Accounts Receivable Update, January 2026
In January 2026, TapGoods released a set of improvements to Accounts Receivable (AR) focused on making balances easier to understand, refunds more predictable, and statements more transparent.
These updates do not change how your customers pay on credit terms or how statements work day to day. Instead, they improve how credits, refunds, and payments are displayed.
This article walks through what existed before the update, what has changed, and what you may notice in your account. Use this as a reference if you see new labels, different refund behavior, or clearer payment breakdowns on statements.
Credit Deposits Are Now Shown in Credit Memos
More Clarity Surrounding Statement Payments
Refunds Are More Controlled and Predictable
Overpayments Can Be Converted to Credit Memos
Credit Deposits Are Now Shown in Credit Memos
Before the January 2026 AR update:
TapGoods displayed customer credits in multiple places:
- A Credit Deposits tab was visible alongside Credit Memos and Unapplied Payments.
- Credits were organized into different buckets depending on how they were created.
- This sometimes made it harder to understand where a customer’s available credit actually lived or how it would be applied.
In the screenshot above, you can see the Credit Deposits tab listed separately in the navigation bar.
After the January 2026 AR update:
After the update, Credit Deposits are now fully represented in Credit Memos.
- The Credit Deposits tab no longer appears.
- Any existing Credit Deposits are now shown in Credit Memos.

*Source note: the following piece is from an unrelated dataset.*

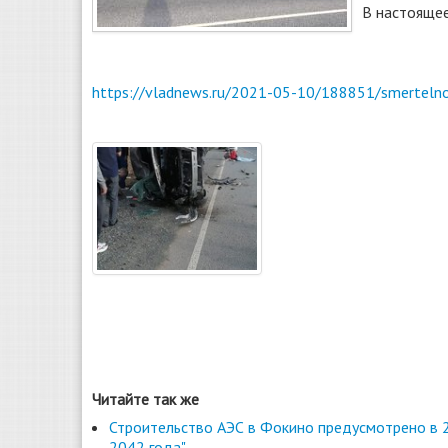
В настоящее
https://vladnews.ru/2021-05-10/188851/smertelno
Читайте так же
Строительство АЭС в Фокино предусмотрено в 2
2042 года"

- All customer credits now live in one place under Credit Memos, making balances easier to review and manage.
In the updated screenshot, you’ll notice that only Credit Memos and Debit Memos remain, simplifying the navigation and reducing confusion.
This change does not affect how credits apply to statements or customer balances. It improves consistency and visibility.
More Clarity Surrounding Statement Payments
Before January 2026 AR Update:
Before the January 2026 AR update, the AR statements tab showed the total amount, the amount paid on that statement, and the remaining balance.
However, when a payment was applied across multiple statements, there was no visibility into how much of a statement’s balance was affected by payments made on other statements. This could make balances feel confusing when:
- A payment was applied to an older statement first
- Multiple statements referenced the same orders
- A statement balance changed after paying a different statement
In the screenshot above, notice that the statement table shows only Total, Paid, and Balance Due, with no indication of payments applied from other statements.
After January, 2026 AR Update:
After the update, statements now include a new column: Paid on Other Statements.
This column shows how much of a statement’s balance was affected by payments that were applied to other statements. Because payments always apply to the oldest outstanding charges first, a single payment can impact multiple statements.
In the updated screenshot, you can now see:
- Paid – Payments made directly on this statement
- Paid on Other Statements – Payments applied elsewhere that affected this statement’s balance
- Balance Due – The remaining amount after all payments are applied
This added visibility makes it easier to quickly understand why a balance changed and where payments were applied.
Refunds Are More Controlled and Predictable
Before January 2026 AR Update:
Previously, it was possible to refund an order directly into a Company Credit, even when the original payment was made using Credit Terms. In some cases, this created confusing balances, leftover credits, and difficult-to-track revenue when orders or payments changed.
After January 2026 AR Update:
Going forward:
- Refunds can be returned to the original payment method.
- Refunds can only be returned to a customer’s Credit Term balance if Credit Terms were originally used to pay for the order.
- The ability to refund using Company Credit has been removed from TapGoods entirely.
This change prevents accidental credits, keeps balances cleaner, and makes it easier to understand how refunds impact statements and customer balances.
Overpayments Can Be Converted to Credit Memos
Before January 2026 AR Update:
Before the January 2026 AR update, credits could be created in multiple ways, including directly during refund actions. This sometimes resulted in leftover credits that were difficult to trace back to a specific overpayment or transaction.
After January 2026 AR Update:
After the update, Credit Memos are created intentionally from actual overpayments.
If a payment or refund results in a negative balance due (meaning the customer has overpaid), you can convert that overpayment into a Credit Memo.
This keeps credits tied to real overpayments and makes balances easier to understand.
How this works:
- A customer makes a payment or receives a refund.
- The statement balance becomes negative (overpaid).
You convert the overpayment into a Credit Memo from the Statement. - The Credit Memo can be applied to future statements or charges.